As we shift from the fourth industrial revolution to the fifth, a ‘for-benefit’ approach is needed to lead technological change with inclusion and sustainability in mind
Frontier technologies such as blockchain could promote development and inclusivity if governments implement policies that maximise their potential benefits while mitigating harmful outcomes
Emerging technologies, including increasing automation and the integration of physical and virtual worlds, can produce momentous outcomes for a more inclusive society worldwide
The world today has enough resources to ensure a basic standard of living for each and every person. Yet in reality, we are divided between the haves and have-nots. Global inequality continues to remain skewed in favour of the rich as millions of people live below the poverty line.
As a founder in the blockchain ecosystem, I call on the world to consider a paradigm shift that moves from ‘for-profit’ to ‘for-benefit’. I call on the world to shift the focus from the fourth industrial revolution’s idea of profit maximisation and crony capitalism to a more sustainable and inclusive approach and to think about the fifth-industrial revolution.
The Fifth Industrial Revolution will do this, providing frontier technologies such as blockchain could promote development if governments implement policies that maximise their potential benefits while mitigating harmful outcomes. If this is not followed through, the downside is that technological innovations could worsen existing inequalities, as has occurred with previous waves of technological change.
The entire spectrum of emerging technologies, including increasing automation and the integration of physical and virtual worlds, together with artificial intelligence, robots, and gene editing, among others can produce momentous outcomes for a more inclusive society worldwide.
One method that can foster inclusivity is through the availability of financial services to the unbanked.

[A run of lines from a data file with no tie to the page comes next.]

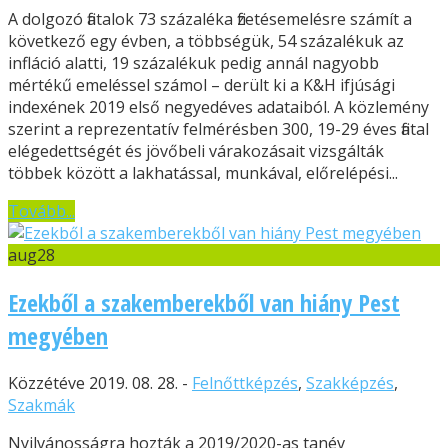
A dolgozó fiatalok 73 százaléka fizetésemelésre számít a
következő egy évben, a többségük, 54 százalékuk az
infláció alatti, 19 százalékuk pedig annál nagyobb
mértékű emeléssel számol – derült ki a K&H ifjúsági
indexének 2019 első negyedéves adataiból. A közlemény
szerint a reprezentatív felmérésben 300, 19-29 éves fiatal
elégedettségét és jövőbeli várakozásait vizsgálták
többek között a lakhatással, munkával, előrelépési...
Tovább...
aug
28
Ezekből a szakemberekből van hiány Pest
megyében
Közzétéve 2019. 08. 28. -
Felnőttképzés
,
Szakképzés
,
Szakmák
Nyilvánosságra hozták a 2019/2020-as tanév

Financial products and services drive the world’s development and reduce poverty. However, more than 1.7 Bn individuals globally currently lack the most basic financial services and, therefore, cannot adequately invest in their health, education, and entrepreneurship.
This could include facilitating remittances for migrants seeking to transfer small amounts of money overseas, or it may mean providing a decentralised global bank account relieving financially excluded individuals from having to set one up with formal financial institutions resulting in blockchain providing the basis for a richer set.
With large-scale migration and the global refugee and climate crisis, digital identity is an important frontier of inclusion. Digital identity is the digital representation of personal information pertaining to a particular individual, organisation, or group.
Is the digital identity blockchain technology equation feasible? Blockchain is like the new kid on the block with all the tools to make digital identity management more interesting, secure, and flexible.
However, it is important to learn the impact of blockchain technology on digital identity and how transformative it can be. Traditionally, the notion of digital identity has been generalised to assumptions that digital identity includes only the information about personal data available online publically. To think that our digital identity includes only our social media profiles, email addresses, and physical address isn’t accurate.
To define more fully, the existing representation of digital identity varies across different platforms, including banking systems, social media platforms, and telecom networks. The digital identity features the best offline and online identity of an individual.
The concept of digital identity works in different ways for companies, individuals, and IoT devices. You must learn about the existing state of digital identity before reflecting on digital identity blockchain projects and their performance.
However, one thing is universally true. Identification and credentials are more accessible for everyone to work with when they’re digital. Anything from vaccination cards, academic qualifications, occupational licenses, employee IDs, and more, but this highly personal information must remain private and secure.
Build Sturdy & Transparent Supply Chains
The pandemic has shown us how privilege and wealth determine who gets access to key resources in times of need. Core to everything from global trade to aid delivery, supply chains are an important component of the sustainable development equation.
Supply chains contain complex networks of suppliers, manufacturers, distributors, retailers, auditors, and consumers.
Effectively rethinking global supply chains requires unprecedented cooperation among industry players and careful consideration of elements like interoperability and data integrity.
Another angle that most developing countries suffer from is that public procurement is one of the largest sources of government spending and, relatedly, the greatest source of official corruption worldwide. The complexity, relative opacity, and subjectivity involved contribute to a large amount of wasted money. This is where blockchain technology can bring needed accountability and transparency.
For a while, we have seen technological innovation from a profit-first lens of advancement. As we shift from the fourth industrial revolution to the fifth, I would like all leaders and entrepreneurs to consider a ‘for-benefit’ approach and lead technological change with inclusion and sustainability in mind.